Na prática, segundo a entidade, a medida obriga a Refinaria da Amazônia (Ream) a atuar de fato como refinaria, e não apenas como importadora de combustíveis que se beneficia de incentivos fiscais.
Para o coordenador-geral da FUP, Deyvid Bacelar, o modelo atual gera uma vantagem considerada desleal. Ele afirma que a empresa importa derivados, usufrui de isenções e, ainda assim, pratica preços elevados. Na avaliação da federação, isso penaliza diretamente o consumidor da região Norte.
“O ideal é que a refinaria volte ao controle da Petrobras, para cumprir seu papel estratégico e não penalizar a população com preços abusivos e altas margens de lucro”.
Entenda o caso
Privatizada durante o governo de Jair Bolsonaro e atualmente sob controle do grupo Atem, a refinaria tem operado majoritariamente com base na importação de combustíveis, segundo a FUP.

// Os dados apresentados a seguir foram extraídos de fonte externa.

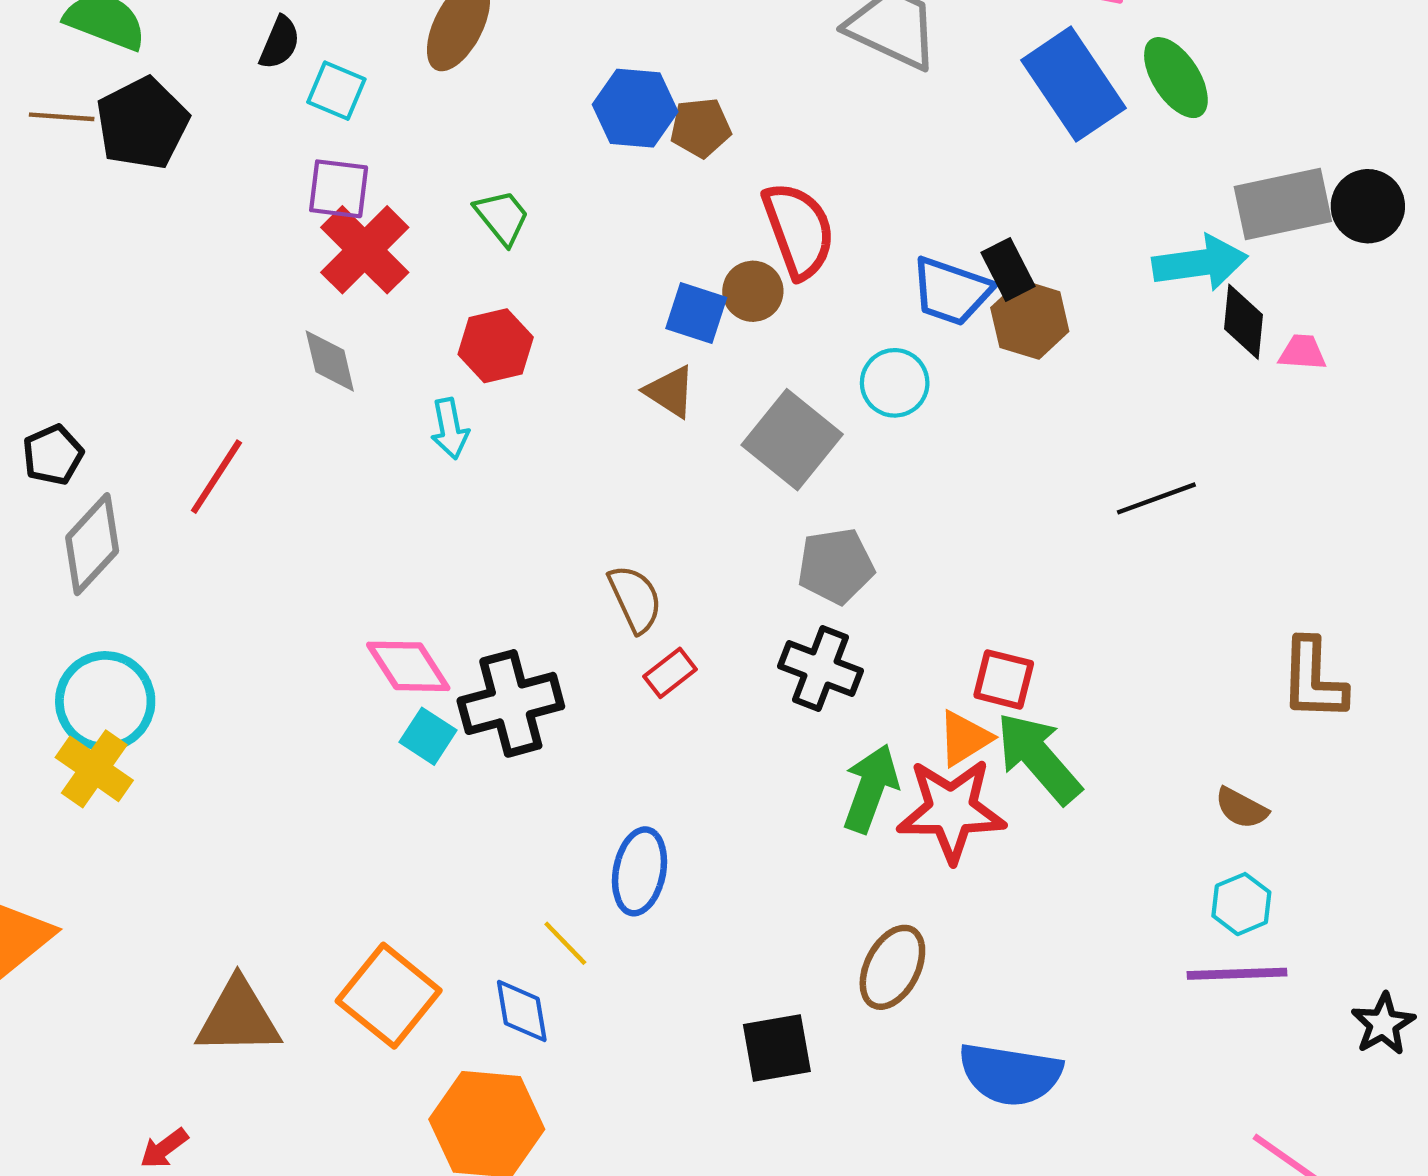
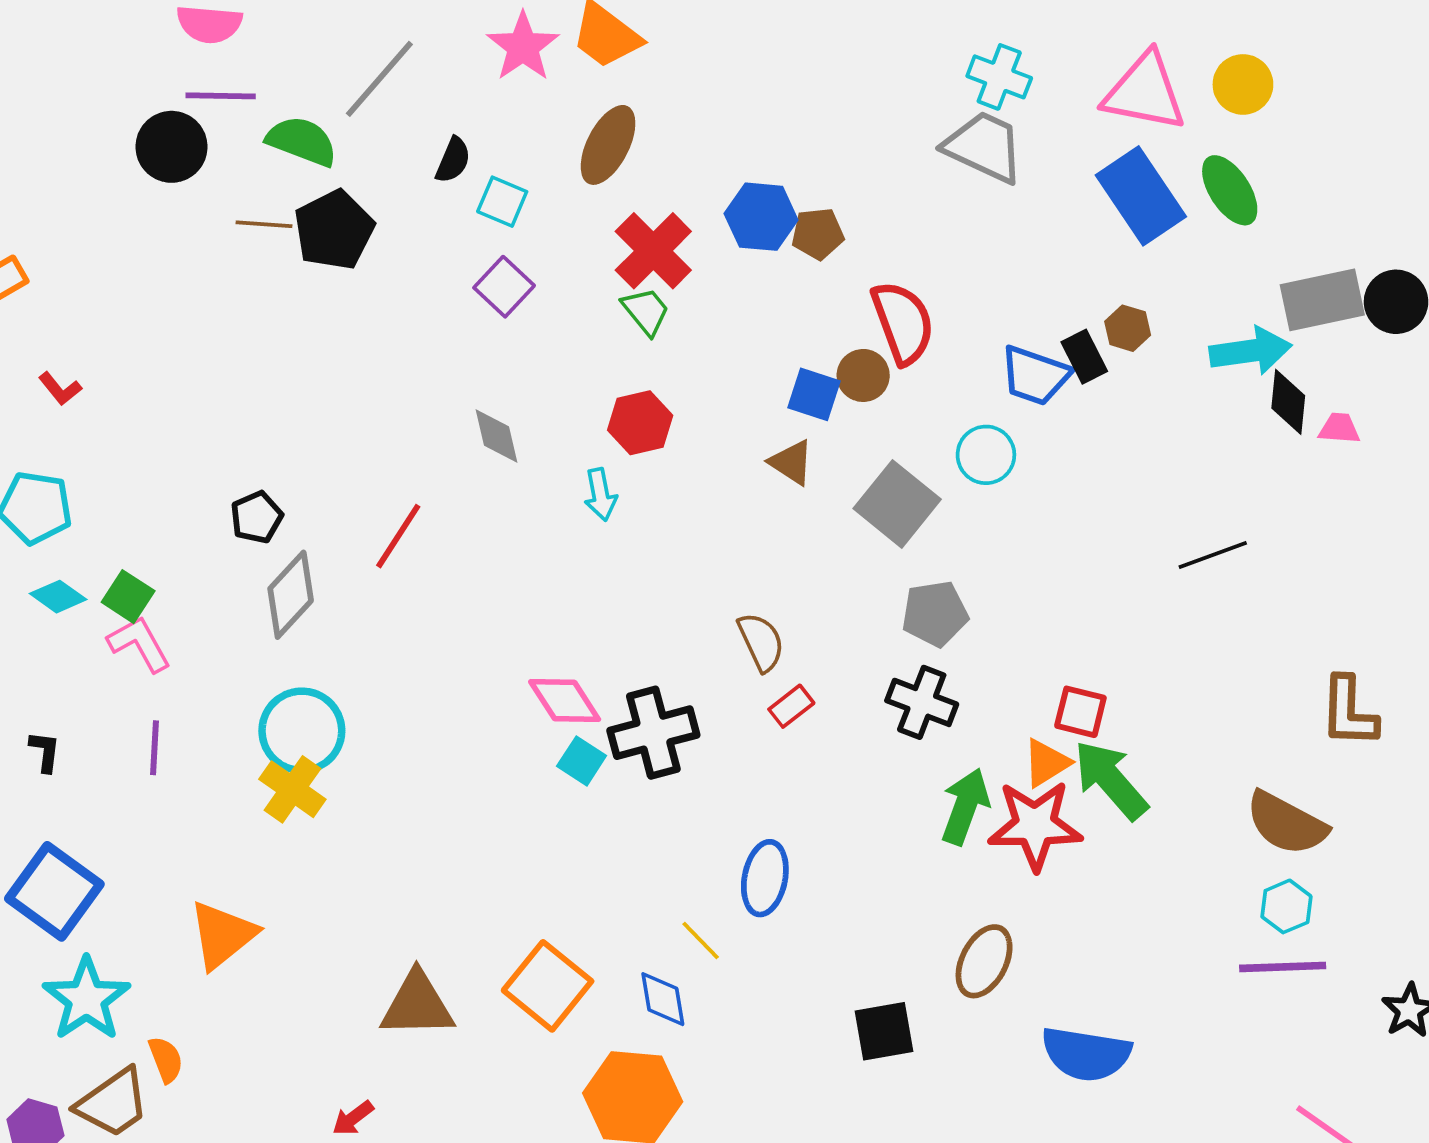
purple square: (339, 189) -> (504, 287), turned 36
red cross: (365, 250) -> (653, 251), moved
brown hexagon: (1030, 320) -> (1128, 328), moved, size x0.7
brown semicircle: (1241, 808) -> (1286, 823), size x1.8

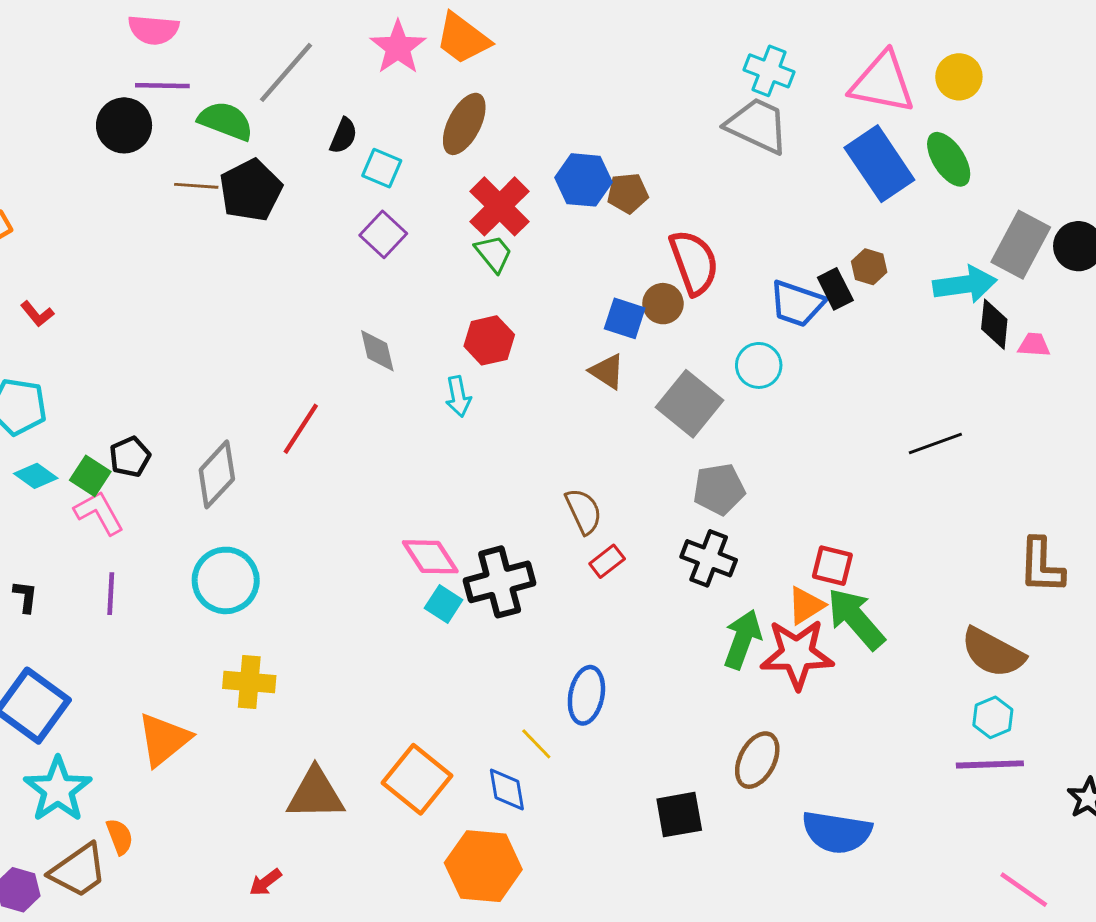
gray rectangle: (1322, 300) -> (1021, 245), turned -50
black pentagon: (257, 517) -> (130, 457), moved
yellow cross: (292, 789) -> (249, 682), moved, turned -30

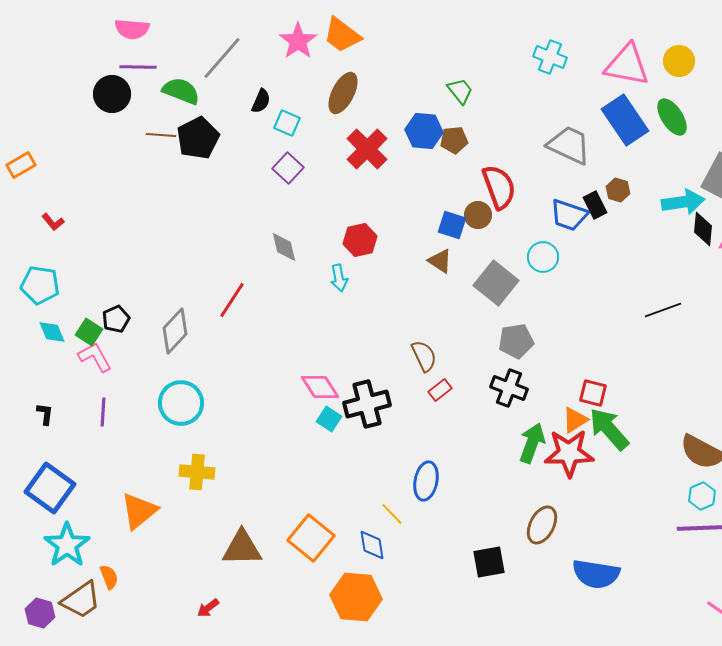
gray trapezoid: (757, 125) -> (569, 145), moved
green trapezoid: (494, 254) -> (460, 91), moved
cyan diamond: (36, 476) -> (52, 332), turned 32

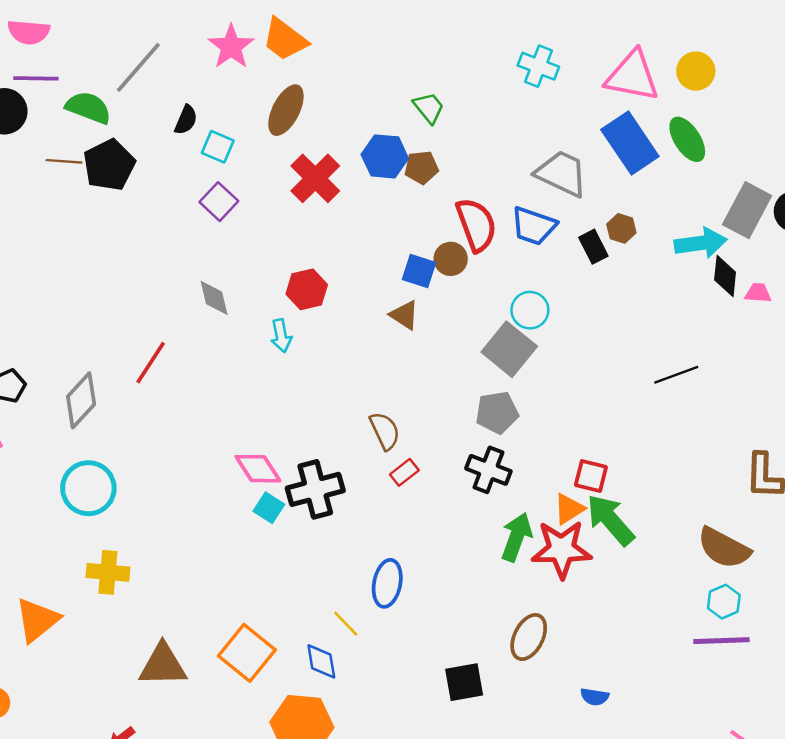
blue trapezoid: (569, 215) -> (534, 226), moved
gray square: (496, 283) -> (509, 349), moved
blue semicircle: (596, 574) -> (595, 697), size x0.5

Esse modelo, afirma a entidade, reduz empregos no setor, distorce a concorrência e contribui para o aumento dos preços ao consumidor na região.
A nova portaria estabelece parâmetros para caracterizar a atividade industrial efetiva, reforçando a exigência de que a unidade exerça, de fato, o refino. A medida atende a reivindicações apresentadas pela FUP e pelo Sindicato dos Petroleiros do Amazonas (Sindipetro-AM) a órgãos como a ANP e o Ministério de Minas e Energia.
O tema já vinha sendo levado ao governo federal. Em janeiro de 2025, a FUP encaminhou ofício ao presidente Luiz Inácio Lula da Silva alertando para mudanças incluídas na reforma tributária (PLP 68/2024).
Segundo a federação, um dispositivo aprovado no Senado estendeu benefícios fiscais da Zona Franca de Manaus ao refino de petróleo, o que, na prática, favoreceria exclusivamente a Ream.
Para Marcus Ribeiro, coordenador do Sindipetro-AM, não há justificativa para uma refinaria operar como importadora e, ainda assim, acessar incentivos fiscais enquanto reduz empregos e encarece combustíveis.
Apesar de considerar a portaria um avanço, o setor jurídico da FUP avalia que o problema é mais amplo.
O advogado Éder Melo, da Advocacia Garcez, afirma que a concessão de isenção tributária ao refino de petróleo pode ser inconstitucional, por contrariar decisões do Supremo Tribunal Federal e desviar dos objetivos originais da Zona Franca de Manaus.
A federação e o Sindipetro-AM estudam medidas judiciais para questionar esses benefícios.